In terms of looks and functionality, the 99-cent app. has a clean interface and is very user friendly. I downloaded it effortlessly to my new HTC One M8 phone through the Google Play Store. Currently, it’s only available on Andriod devices. The app requires a barometric pressure sensor, and only Andriod phones are being built with them at this point. Although not all Andriod phones have this sensor the most popular ones—Samsung Galaxy S3 and higher, Samung Note, HTC One, and Sony Experia—all have them.
One helpful function that has been integrated into the software is the ability to set your own trends. For instance, if your on-the-water experience dictates that a steady barometric pressure equates to the best fishing (as opposed to the default setting of poor) you can easily change these settings to reflect your own successes.
“When I first designed this application, I tested several trend patterns — recommended by fishing experts. The default trend settings are the ones I found gave me the best success when fishing for shallow species such as bass. Deep water fish, such as trout, may react differently to barometric pressure, hence why I wanted the user to also have control and the ability to interpret their own findings,” said Kielburger.
I found the notification tab another neat function. Instant alerts can be received, during user specified times, when current fishing conditions are listed as best.

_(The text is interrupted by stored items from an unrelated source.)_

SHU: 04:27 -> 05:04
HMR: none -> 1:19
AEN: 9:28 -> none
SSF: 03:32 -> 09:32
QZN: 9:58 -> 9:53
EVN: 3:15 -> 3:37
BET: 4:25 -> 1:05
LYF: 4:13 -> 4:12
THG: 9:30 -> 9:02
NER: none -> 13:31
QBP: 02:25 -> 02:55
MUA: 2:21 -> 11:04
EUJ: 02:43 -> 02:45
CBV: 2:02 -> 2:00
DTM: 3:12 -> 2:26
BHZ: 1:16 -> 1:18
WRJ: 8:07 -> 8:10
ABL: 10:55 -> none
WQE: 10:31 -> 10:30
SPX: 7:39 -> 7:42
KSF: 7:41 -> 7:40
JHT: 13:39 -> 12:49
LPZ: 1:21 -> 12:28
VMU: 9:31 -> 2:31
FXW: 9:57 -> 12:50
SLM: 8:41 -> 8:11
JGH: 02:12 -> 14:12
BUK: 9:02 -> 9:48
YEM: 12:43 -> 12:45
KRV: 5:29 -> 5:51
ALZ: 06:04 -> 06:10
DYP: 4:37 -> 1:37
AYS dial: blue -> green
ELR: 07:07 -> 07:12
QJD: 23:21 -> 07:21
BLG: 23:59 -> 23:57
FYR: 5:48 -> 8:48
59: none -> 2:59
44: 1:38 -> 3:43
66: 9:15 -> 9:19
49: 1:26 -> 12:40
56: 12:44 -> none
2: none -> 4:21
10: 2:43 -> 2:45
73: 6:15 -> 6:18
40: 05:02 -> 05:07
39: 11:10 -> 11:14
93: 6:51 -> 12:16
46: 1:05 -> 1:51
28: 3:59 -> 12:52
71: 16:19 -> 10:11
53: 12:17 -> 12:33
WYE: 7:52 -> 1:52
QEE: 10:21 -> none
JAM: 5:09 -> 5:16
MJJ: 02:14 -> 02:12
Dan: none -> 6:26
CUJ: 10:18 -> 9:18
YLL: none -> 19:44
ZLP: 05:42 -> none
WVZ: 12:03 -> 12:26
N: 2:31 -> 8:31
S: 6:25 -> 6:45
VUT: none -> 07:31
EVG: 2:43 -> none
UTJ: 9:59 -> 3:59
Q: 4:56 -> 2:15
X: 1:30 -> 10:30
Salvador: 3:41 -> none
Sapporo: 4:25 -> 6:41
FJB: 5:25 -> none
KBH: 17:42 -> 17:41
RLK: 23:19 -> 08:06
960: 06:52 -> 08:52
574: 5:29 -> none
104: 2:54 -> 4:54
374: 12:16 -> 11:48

The day I tested the Fishing Barometer the pressure trend was rising quickly, indicating a good period of fishing. The shallow water largemouth bite was definitely on that afternoon and I found success on the water body I was fishing.
Although I believe any day is a good day to be on the water, this app offers a fun and interactive design that had me constantly checking for updates throughout the day — even on the days I was stuck in the office.
For under a buck, this is a worthwhile investment for those that are interested in the science behind fishing — and for the extra bites a positive barometric pressure can possibly provide.